Seven reasons to ride a bike in New York
You should have a bike, and you should ride it. No, I do not think this issue is a subjective one. No, I do not see any shades of gray here. In fact, I am so incredibly certain that you should have and ride a bike that I can’t even spare the energy to capitalize on that “50 Shades of Grey” reference. (OK. Teeny bit of energy.)
Here, in seven absolute and non-negotiable bullet points, are my reasons:
1. It’s cheap
A single MetroCard ride costs $2.50. It might be acceptable to lump two or three of those charges in with the cost of a full night out on the town—or a full taxi ride, if you and your seven friends don’t mind having each other’s noses in your armpits—but for work, internships, exercise classes, etc., a bike can save you close to $75 a month, depending on how active you are.
2. It’s a workout
SPEAKING OF EXERCISE, bike riding is one of the easiest cardio workouts there is. Easy on the knees, shapes your legs like Michelangelo, and builds endurance. The subway makes your butt bigger. Pick one.
3. It’s green
Your bike could be pink, white, polka-dot, or that beautiful, ethereal sponge cake color of PrezBo’s hair—but it would still be better for the environment than any train, taxi, or bus. Saving money + saving the atmosphere = PrezBo’s approval. Here, have some sponge cake.
4. It’s “cool”
We all know that “Premium Rush” was a great movie*, and not just because it was partly filmed at Columbia. Biking is for the adventurous and the courageous! Everyone is like totally impressed with your mad skills! It’s like being a modern-day John Wayne, except you don’t have a gun or hate gay people.
(*Did anyone actually see “Premium Rush?” Did Joseph Gordon-Levitt even see that movie?)
5. It’s survival training
I have ridden my bike through Times Square a number of times, and it never gets any less hair-raising. The cabs like to play chicken with you against the curb, pedestrians are allergic to looking down the street before they start crossing, and once I actually got hit by a car. But the more you do it, the better you get at threading and braking and keeping your wits about you. In the end, the fear disappears entirely, and all that’s left is the rush.
6. It teaches you about New York
Alphabet City? West End Avenue? Chelsea? The East River waterfront? These are big areas that are hard to explore on foot, mostly because you can lose interest pretty quickly or that one bagel place looks really, really, really good.

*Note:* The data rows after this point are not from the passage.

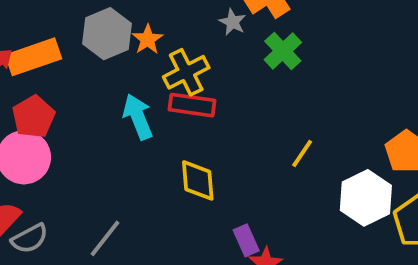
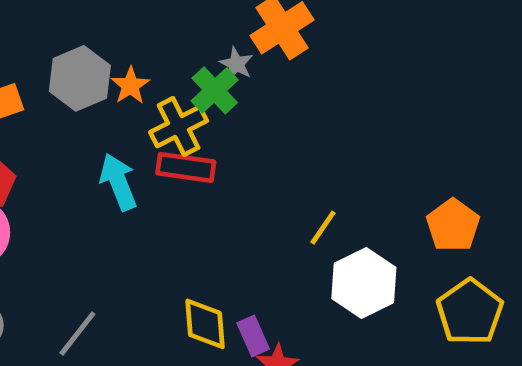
green cross: (283, 51) -> (215, 90), moved
yellow diamond: (198, 180) -> (205, 324), moved
white hexagon: (366, 198) -> (364, 283), moved

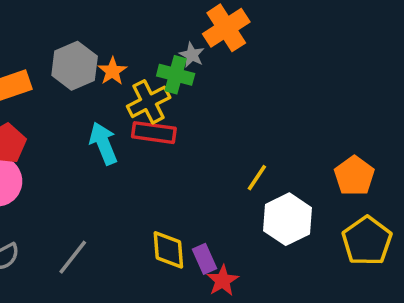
green cross: (215, 90) -> (176, 75), turned -32

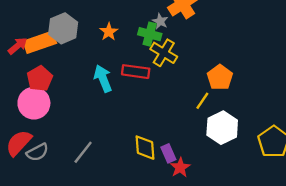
gray hexagon: (75, 66) -> (63, 28), moved
yellow cross: (149, 102) -> (164, 53), moved, turned -32
orange pentagon: (354, 176) -> (220, 77), moved

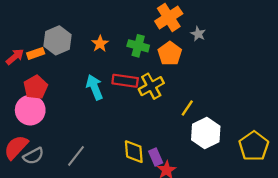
gray star: (160, 21) -> (198, 34), moved
orange rectangle: (40, 42) -> (36, 53), size x0.6
yellow cross: (164, 53) -> (151, 86), moved, turned 30
orange pentagon: (220, 77) -> (170, 53), moved

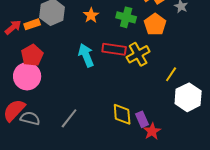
gray semicircle: (33, 156) -> (30, 118), turned -138

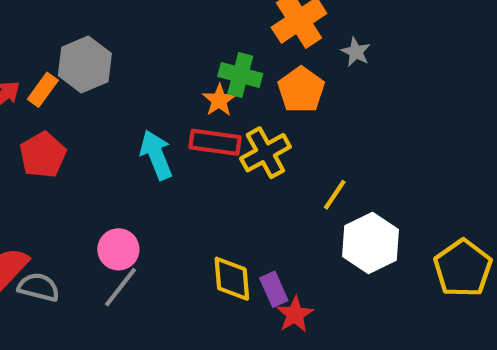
orange star: (91, 15) -> (219, 100), moved
orange rectangle: (32, 24) -> (43, 90), turned -35
pink circle: (27, 76) -> (118, 249), moved, size x0.7

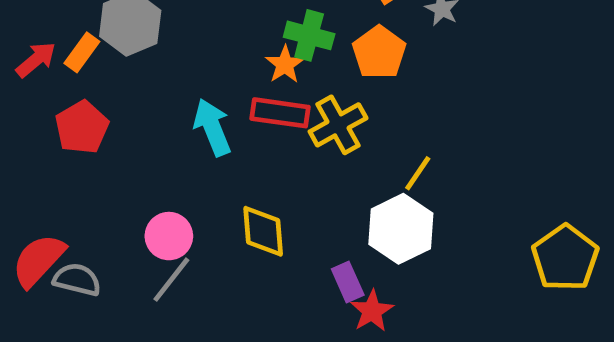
white hexagon: (370, 243) -> (401, 229), moved
yellow diamond: (232, 279) -> (263, 231), moved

But on a bike, those neighborhoods are pieced like jigsaw puzzles all around you. New York is a beautiful place, and a bike can carry you to places that your schedule and the 1-2-3 trains can’t.

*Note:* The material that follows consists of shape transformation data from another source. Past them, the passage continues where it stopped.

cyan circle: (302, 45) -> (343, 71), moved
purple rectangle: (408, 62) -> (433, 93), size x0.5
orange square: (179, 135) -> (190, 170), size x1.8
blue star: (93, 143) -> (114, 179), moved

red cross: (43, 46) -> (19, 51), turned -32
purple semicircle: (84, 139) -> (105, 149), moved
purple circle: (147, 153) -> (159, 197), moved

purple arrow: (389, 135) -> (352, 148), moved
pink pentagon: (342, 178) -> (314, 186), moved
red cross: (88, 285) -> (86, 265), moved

It doesn’t matter where or what or when: If you want to get on your bike and go, nobody can stop you. You’ll get there fast, heart racing, thoroughly alive. You can be broke and still do it. Any time of night, anywhere you want. A bike (as long as you lock it properly—this city is full of sticky fingers and socket wrenches) is your ticket off campus, off the beaten path, and off the cuff.